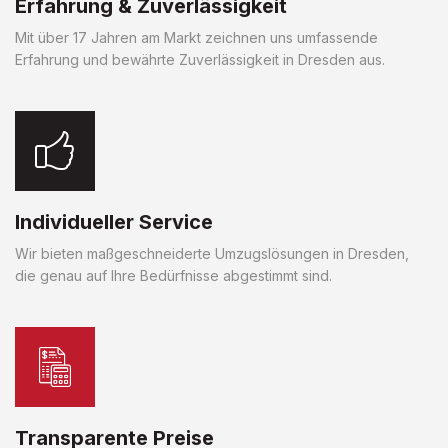
Erfahrung & Zuverlässigkeit
Mit über 17 Jahren am Markt zeichnen uns umfassende
Erfahrung und bewährte Zuverlässigkeit in Dresden aus.
Individueller Service
Wir bieten maßgeschneiderte Umzugslösungen in Dresden,
die genau auf Ihre Bedürfnisse abgestimmt sind.
Transparente Preise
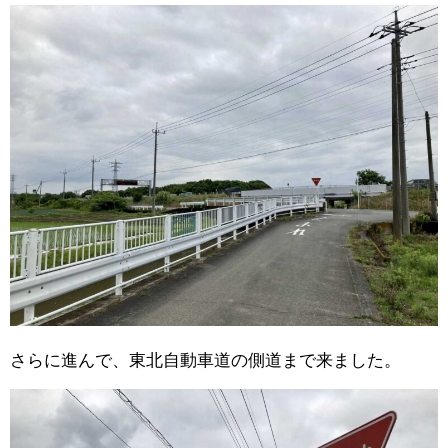
さらに進んで、東北自動車道の側道まで来ました。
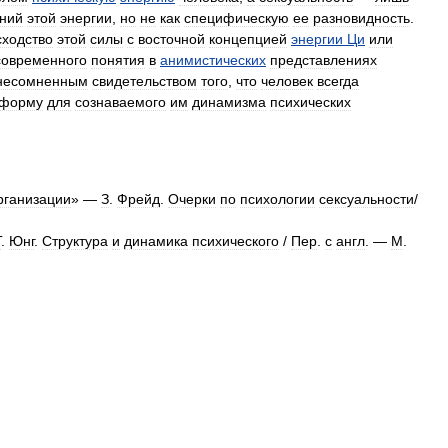
ний
этой
энергии
,
но
не
как
специфическую
ее
разновидность
.
сходство
этой
силы
с
восточной
концепцией
энергии
Ци
или
современного
понятия
в
анимистических
представлениях
несомненным
свидетельством
того
,
что
человек
всегда
форму
для
сознаваемого
им
динамизма
психических
рганизации
» —
З
.
Фрейд
.
Очерки
по
психологии
сексуальности
/
Г
.
Юнг
.
Структура
и
динамика
психического
/
Пер
.
с
англ
. —
М
.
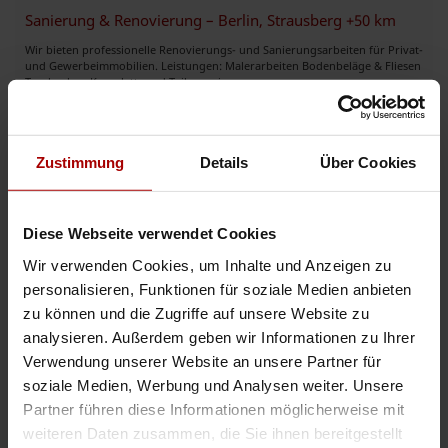
Sanierung & Renovierung – Berlin, Strausberg +50 km
Wir bieten professionelle Renovierungs- und Sanierungsarbeiten für Privat-
und Gewerbeimmobilien. Leistungen: Malerarbeiten Bodenbeläge & Fliesen
Trockenbau Komplett- und Teilrenovierungen ..
Gesuch
in 13059, Berlin
20.04.2026
Zustimmung
Details
Über Cookies
Weitere Premium-Gesuche
Diese Webseite verwendet Cookies
Bodenleger und Parkettleger
Wir verwenden Cookies, um Inhalte und Anzeigen zu
personalisieren, Funktionen für soziale Medien anbieten
Bei BauTec – Bodenbeläge stehen Qualität, saubere Ausführung und
zuverlässiger Service an erster Stelle. Wir sind spezialisiert auf
zu können und die Zugriffe auf unsere Website zu
Parkettverlegung, Laminat- und Vinylböden sowie die Renovierung und ..
analysieren. Außerdem geben wir Informationen zu Ihrer
Premium-Gesuch
in 70435, Stuttgart
31.05.2026
Verwendung unserer Website an unsere Partner für
soziale Medien, Werbung und Analysen weiter. Unsere
Partner führen diese Informationen möglicherweise mit
Generalüberholung von Bussen, Lkw und Sonderfahrzeugen
weiteren Daten zusammen, die Sie ihnen bereitgestellt
Als deutscher Ansprechpartner vertreten wir ein international tätiges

☆ ☆ ☆ ☆

▸ Problem statement
Transcribe, word for word, the stretch of lines in the data above from the one with "специфическую" through the one with "Sanierung & Renovierung"; omit all pictures.

▸ Written response
специфическую
ее
разновидность
.
сходство
этой
силы
с
восточной
концепцией
энергии
Ци
или
современного
понятия
в
анимистических
представлениях
несомненным
свидетельством
того
,
что
человек
всегда
форму
для
сознаваемого
им
динамизма
психических
рганизации
» —
З
.
Фрейд
.
Очерки
по
психологии
сексуальности
/
Г
.
Юнг
.
Структура
и
динамика
психического
/
Пер
.
с
англ
. —
М
.
Sanierung & Renovierung – Berlin, Strausberg +50 km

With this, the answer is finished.